At eleven o'clock we stood in Londonderry Square filled with people for the Armistice Day memorial ceremony. The bugle sounded, the bell tolled,the clock struck eleven and we read the inscription on the shaft "To the men who fought in 1914-1918 and their glorious dead. Captain Kirkman asked me to take his place in laying the wreath from the American Forces at the base of the monument. I like the custom which prevails of having all the wreaths made very largely of red poppies which are being sold everywhere and worn by practically every serviceman and every civilian one sees in the street.
After this ceremony at which His Honor the Mayor greeted me and I went to the City Building and signed the visitors' book, we went to the Naval Hospital which is some distance from the rest of the establishment. It cares for all the men of the Forces, both British and American and any Merchant Marine men who have been rescued from torpedoed ships. They told me they had had seven different nationalities at one time.
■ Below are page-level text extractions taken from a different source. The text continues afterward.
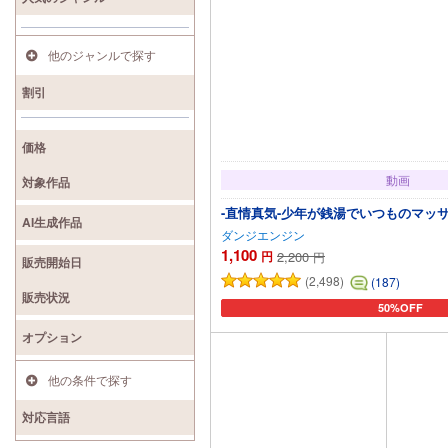
他のジャンルで探す
割引
価格
動画
対象作品
-直情真気-少年が銭湯でいつものマッ
AI生成作品
ダンジエンジン
1,100
円
2,200
円
販売開始日
(2,498)
(187)
販売状況
50%OFF
カートに追加
オプション
他の条件で探す
対応言語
I saw a fine looking Polish boy and an Australian in one of the wards. This entire hospital is set up in Nissen huts and is one of the most efficient and finely equipped hospitals I have seen. The food looked excellent and what was more, the wards were cheerful. The parting message from the doctor in charge was to Admiral McIntyre, and I think it should please him for you seldom find someone who is quite contented with his job! The head doctor also said that they had been very fortunate and had not lost a single man.
After lunch with Captain Thehaud, we were fortunate in having good weather and so had a perfect flight from Londonderry to Prestwick. There we were met by the Regional Commissioner, Lord Rosebery, and a number of Scottish officials. We had a pleasant drive into Glasgow and arrived at the American Red Cross club where we dined, after I had looked over the building. Later I went into the canteen to have coffee with the boys. There seemed to be quite a number on hand but they tell me their really strenuous time was in the days before our African expedition got off. We had an evening filled with activity but that I must tell you about tomorrow.